Nelson featured Jess Usher Lecture Series speaker

Published 1:00 pm Friday, November 4, 2022

TIFTON — Dr. David Nelson will speak on “Microbes and Xenophobes: Scotland’s Moral Panic over Italian Ice Cream, 1880-1920.”

It is scheduled for 7 p.m., Nov. 17, as part of the Jess Usher Lecture Series at Abraham Baldwin Agricultural College, college officials said in a statement.

Nelson is a professor of history in the School of Arts and Sciences at ABAC Bainbridge.

Each event in the series is open to the public at no charge with no ticket required. All series events are held in Howard Auditorium on the ABAC Tifton campus.

Formerly known as the ABAC Lecture Series, the special collection of presenters has been renamed in memory of Dr. Jess Usher, a former ABAC faculty member and lecturer in the series, who passed away in 2021.

Nelson’s message addresses a time in the 1880s when Scottish newspapers began publishing accounts of poisonings by a new food fad, ice cream. Made from milk, cream and ice in sometimes unsanitary conditions in an age before modern refrigeration and health regulations, the sweet confection could indeed be a dangerous dessert, college officials said.

Ice cream’s reputation was not helped by the Scottish public’s perception of its producers and sellers who happened to be newly arrived Italians, college officials said.

“I discovered this panic over ice cream, of all things, while researching a completely different topic,” Nelson said. “As I searched through 19th century Scottish newspapers, I kept seeing these urgent stories about Italians poisoning and corrupting Scottish youth.

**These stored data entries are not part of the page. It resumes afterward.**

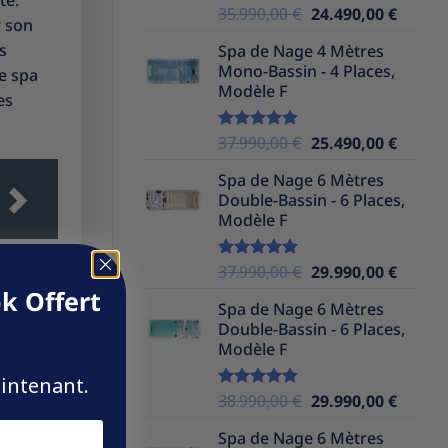
te.
Le
Le
35.990,00
€
24.490,00
€
Note
5.00
r son
sur 5
prix
prix
s
Spa de Nage 4 Mètres
initial
actuel
Mono-Bassin - 4 Places,
e spa
était :
est :
Modèle F
35.990,00 €.
24.490,
es
Le
Le
37.990,00
€
25.490,00
€
Note
5.00
sur 5
prix
prix
Spa de Nage 6 Mètres
initial
actuel
Double-Bassin - 6 Places,
était :
est :
Modèle F
37.990,00 €.
25.490,
Le
Le
37.990,00
€
29.990,00
€
Note
5.00
sur 5
prix
prix
k Offert
Spa de Nage 6 Mètres
ial.
initial
actuel
Double-Bassin - 6 Places,
était :
est :
et vous
Modèle F
37.990,00 €.
29.990,
n. Optez
aintenant.
Le
Le
38.990,00
€
29.990,00
€
Note
5.00
ace.
sur 5
prix
prix
Spa de Nage 6 Mètres
initial
actuel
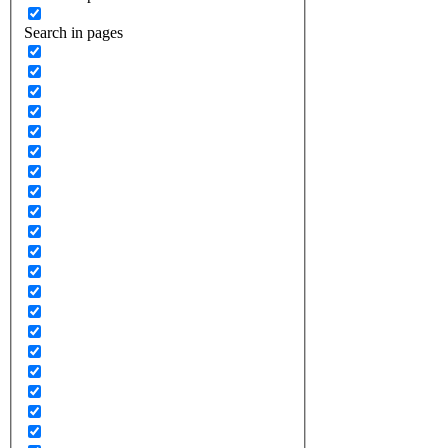
Search in pages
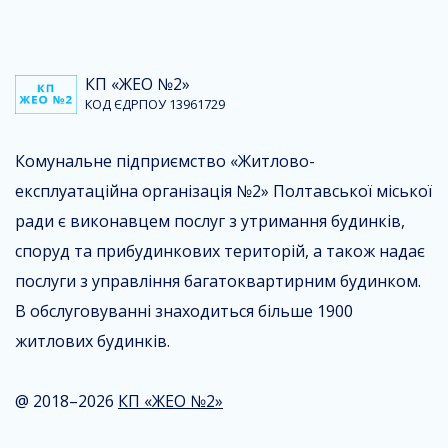
КП «ЖЕО №2»
КОД ЄДРПОУ 13961729
Комунальне підприємство «Житлово-
експлуатаційна організація №2» Полтавської міської
ради є виконавцем послуг з утримання будинків,
споруд та прибудинкових територій, а також надає
послуги з управління багатоквартирним будинком.
В обслуговуванні знаходиться більше 1900
житлових будинків.
@ 2018–2026
КП «ЖЕО №2»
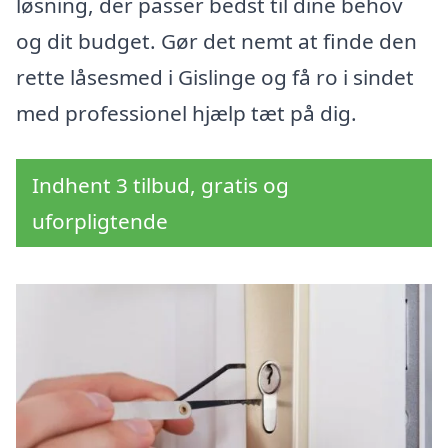
løsning, der passer bedst til dine behov
og dit budget. Gør det nemt at finde den
rette låsesmed i Gislinge og få ro i sindet
med professionel hjælp tæt på dig.
Indhent 3 tilbud, gratis og
uforpligtende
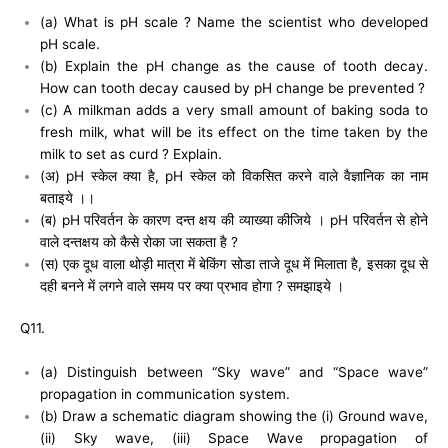
(a) What is pH scale ? Name the scientist who developed
pH scale.
(b) Explain the pH change as the cause of tooth decay.
How can tooth decay caused by pH change be prevented ?
(c) A milkman adds a very small amount of baking soda to
fresh milk, what will be its effect on the time taken by the
milk to set as curd ? Explain.
(अ) pH स्केल क्या है, pH स्केल को विकसित करने वाले वैज्ञानिक का नाम
बताइये ।।
(ब) pH परिवर्तन के कारण दन्त क्षय की व्याख्या कीजिये । pH परिवर्तन से होने
वाले दन्तक्षय को कैसे रोका जा सकता है ?
(स) एक दूध वाला थोड़ी मात्रा में बेकिंग सोडा ताजे दूध में मिलाता है, इसका दूध से
दही बनने में लगने वाले समय पर क्या प्रभाव होगा ? समझाइये ।
Q11.
(a) Distinguish between “Sky wave” and “Space wave”
propagation in communication system.
(b) Draw a schematic diagram showing the (i) Ground wave,
(ii) Sky wave, (iii) Space Wave propagation of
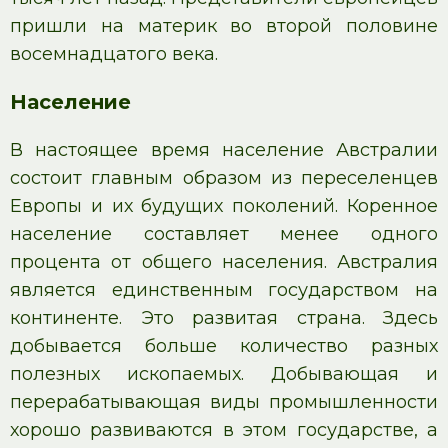
пришли на материк во второй половине
восемнадцатого века.
Население
В настоящее время население Австралии
состоит главным образом из переселенцев
Европы и их будущих поколений. Коренное
население составляет менее одного
процента от общего населения. Австралия
является единственным государством на
континенте. Это развитая страна. Здесь
добывается больше количество разных
полезных ископаемых. Добывающая и
перерабатывающая виды промышленности
хорошо развиваются в этом государстве, а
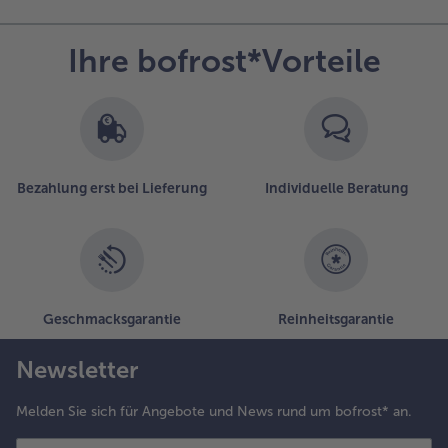
Ihre bofrost*Vorteile
Bezahlung erst bei Lieferung
Individuelle Beratung
Geschmacksgarantie
Reinheitsgarantie
Newsletter
Melden Sie sich für Angebote und News rund um bofrost* an.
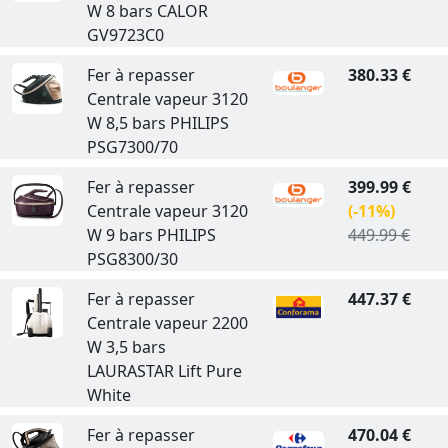
W 8 bars CALOR
GV9723C0
Fer à repasser
380.33 €
Centrale vapeur 3120
W 8,5 bars PHILIPS
PSG7300/70
Fer à repasser
399.99 €
Centrale vapeur 3120
(-11%)
W 9 bars PHILIPS
449.99 €
PSG8300/30
Fer à repasser
447.37 €
Centrale vapeur 2200
W 3,5 bars
LAURASTAR Lift Pure
White
Fer à repasser
470.04 €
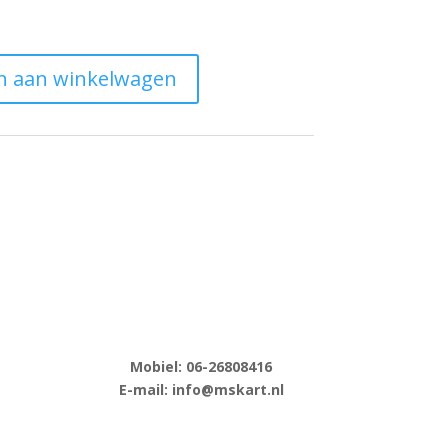
n aan winkelwagen
Mobiel: 06-
26808416
E-
mail: info@mskart.nl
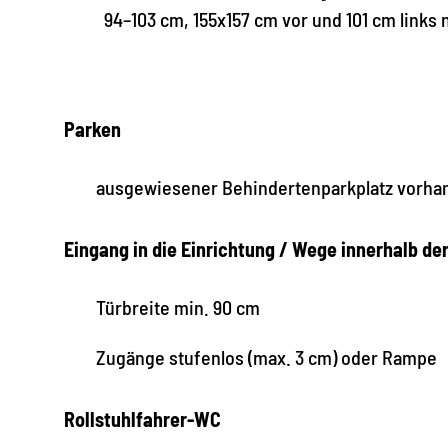
94–103 cm, 155x157 cm vor und 101 cm link
Parken
ausgewiesener Behindertenparkplatz vorha
Eingang in die Einrichtung / Wege innerhalb de
Türbreite min. 90 cm
Zugänge stufenlos (max. 3 cm) oder Rampe
Rollstuhlfahrer-WC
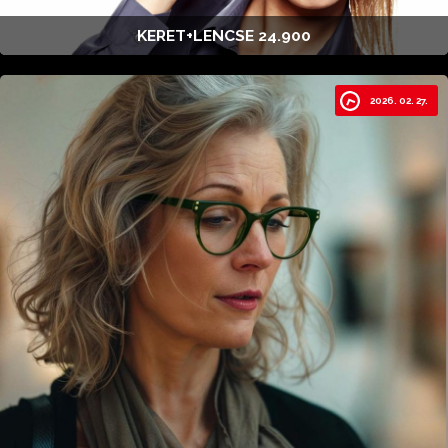
KERET+LENCSE 24.900
2026. 02. 27.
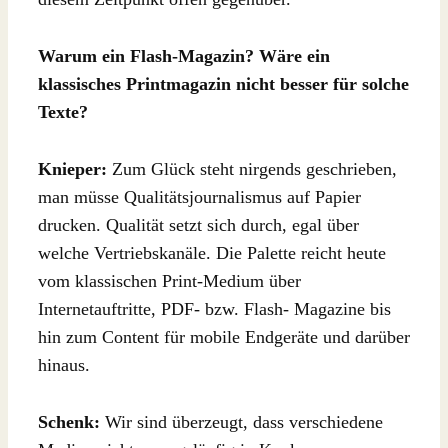
Warum ein Flash-Magazin? Wäre ein
klassisches Printmagazin nicht besser für solche
Texte?
Knieper:
Zum Glück steht nirgends geschrieben,
man müsse Qualitätsjournalismus auf Papier
drucken. Qualität setzt sich durch, egal über
welche Vertriebskanäle. Die Palette reicht heute
vom klassischen Print-Medium über
Internetauftritte, PDF- bzw. Flash- Magazine bis
hin zum Content für mobile Endgeräte und darüber
hinaus.
Schenk:
Wir sind überzeugt, dass verschiedene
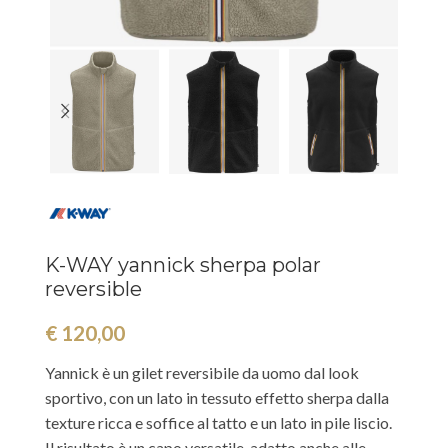
K-WAY yannick sherpa polar
reversible
€
120,00
Yannick è un gilet reversibile da uomo dal look
sportivo, con un lato in tessuto effetto sherpa dalla
texture ricca e soffice al tatto e un lato in pile liscio.
Il risultato è un capo versatile, adatto anche alle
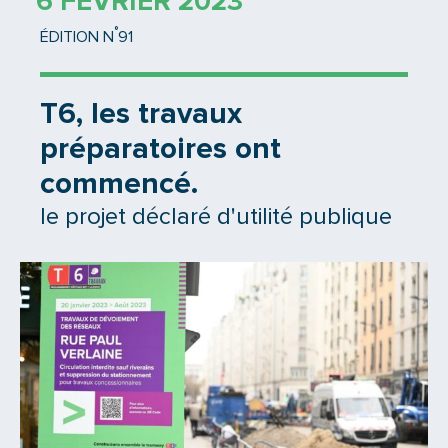
6 FÉVRIER 2023
°
ÉDITION N
91
T6, les travaux
préparatoires ont
commencé.
le projet déclaré d'utilité publique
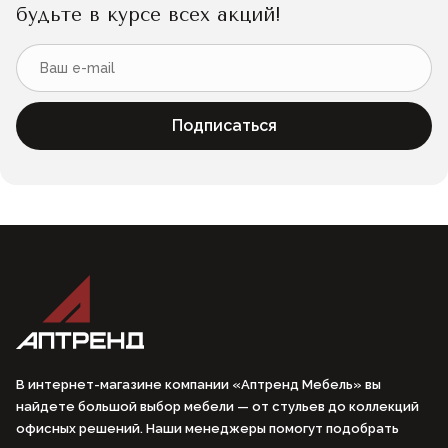
будьте в курсе всех акций!
Подписаться
В интернет-магазине компании «Аптренд Мебель» вы
найдете большой выбор мебели — от стульев до коллекций
офисных решений. Наши менеджеры помогут подобрать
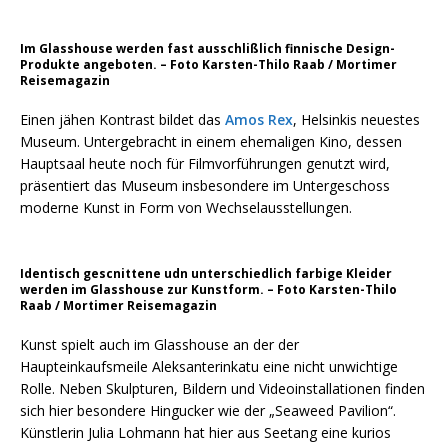
Im Glasshouse werden fast ausschlißlich finnische Design-
Produkte angeboten. – Foto Karsten-Thilo Raab / Mortimer
Reisemagazin
Einen jähen Kontrast bildet das
Amos Rex
, Helsinkis neuestes
Museum. Untergebracht in einem ehemaligen Kino, dessen
Hauptsaal heute noch für Filmvorführungen genutzt wird,
präsentiert das Museum insbesondere im Untergeschoss
moderne Kunst in Form von Wechselausstellungen.
Identisch gescnittene udn unterschiedlich farbige Kleider
werden im Glasshouse zur Kunstform. – Foto Karsten-Thilo
Raab / Mortimer Reisemagazin
Kunst spielt auch im Glasshouse an der der
Haupteinkaufsmeile Aleksanterinkatu eine nicht unwichtige
Rolle. Neben Skulpturen, Bildern und Videoinstallationen finden
sich hier besondere Hingucker wie der „Seaweed Pavilion“.
Künstlerin Julia Lohmann hat hier aus Seetang eine kurios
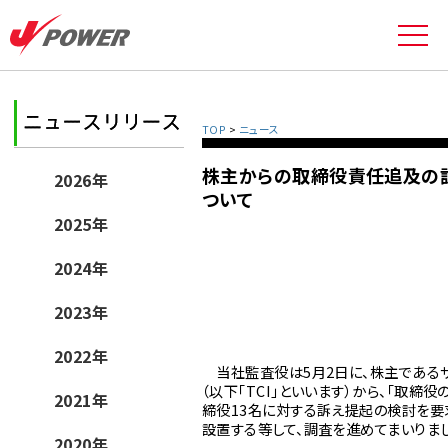
TOP
>
ニュース
株主からの取締役責任追及の
2026年
ついて
2025年
2024年
2023年
2022年
当社監査役は5月2日に、株主であるザ
（以下「TCI」といいます）から、「取
2021年
締役13名に対する訴え提起の検討を要
設置する等して、調査を進めてまいりまし
2020年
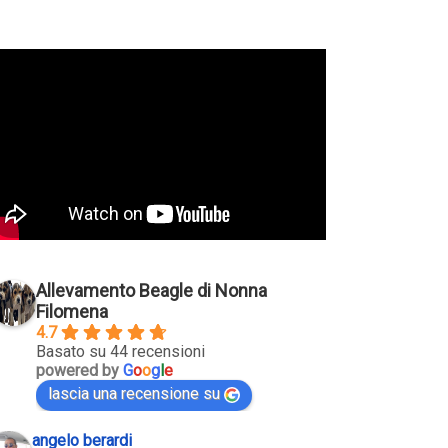
Allevamento Beagle di Nonna
Filomena
4.7
Basato su 44 recensioni
powered by
G
o
o
g
l
e
lascia una recensione su
angelo berardi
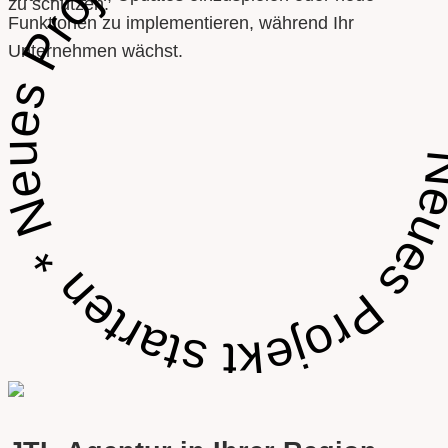
Neues Projekt starten * Neues Projekt starte
zu schützen.
Funktionen zu implementieren, während Ihr
Unternehmen wächst.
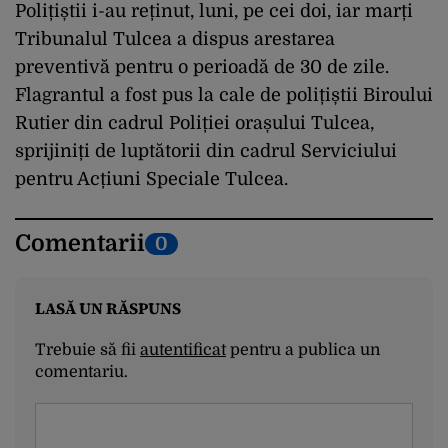
Polițiștii i-au reținut, luni, pe cei doi, iar marți
Tribunalul Tulcea a dispus arestarea
preventivă pentru o perioadă de 30 de zile.
Flagrantul a fost pus la cale de polițiștii Biroului
Rutier din cadrul Poliției orașului Tulcea,
sprijiniți de luptătorii din cadrul Serviciului
pentru Acțiuni Speciale Tulcea.
Comentarii
0
LASĂ UN RĂSPUNS
Trebuie să fii
autentificat
pentru a publica un
comentariu.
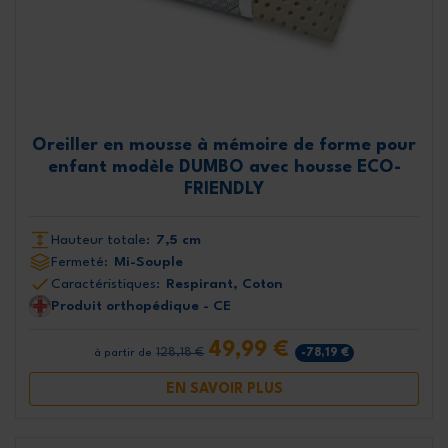
Oreiller en mousse à mémoire de forme pour
enfant modèle DUMBO avec housse ECO-
FRIENDLY
Hauteur totale:
7,5 cm
Fermeté:
Mi-Souple
Caractéristiques:
Respirant, Coton
Produit orthopédique - CE
49,99 €
128,18 €
-78,19 €
à partir de
EN SAVOIR PLUS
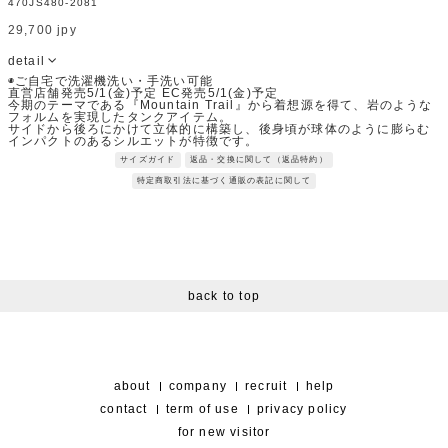
470JS480-2081
29,700 jpy
detail
◉ご自宅で洗濯機洗い・手洗い可能
直営店舗発売5/1(金)予定 EC発売5/1(金)予定
今期のテーマである『Mountain Trail』から着想源を得て、岩のような
フォルムを実現したタンクアイテム。
サイドから後ろにかけて立体的に構築し、後身頃が球体のように膨らむ
インパクトのあるシルエットが特徴です。
汗をかきやすい身頃や背中部分にはカット素材を使用し、布帛素材と組
サイズガイド
返品・交換に関して（返品特約）
み合わせることでカジュアルになりすぎない印象に仕上げています。
構築的なデザインと快適さを両立した、存在感のある１着です。
特定商取引法に基づく通販の表記に関して
Fabric：60/2天竺を26Ｇで編立した素材。
編みゲージが一般的なゲージより少しゆるく、他にはあまり見ないゲー
ジでの編立の為、透け感もなく着用しやすいのがポイントです。
※サンプルを使用して撮影しております。実際の商品と仕様が異なる場
合がございます。予めご了承ください。
※トルソ着用画像の色味が実物に近いです。但し、お使いの端末により
表示される色味に多少の違いが生じます。
※屋外撮影の画像は、光の照射や角度により、実物と多少の差異が生じ
ます。
back to top
about
company
recruit
help
contact
term of use
privacy policy
for new visitor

And this was a story I had not seen anywhere else in the historical literature, so I was hooked.

“My talk traces this decades-long debate over Sunday trading, how best to control the sexual and antisocial behavior of Scottish teenagers and the rise of the temperance movement all became interwoven with xenophobic fears and genuine concerns over ice cream’s effect on public safety.”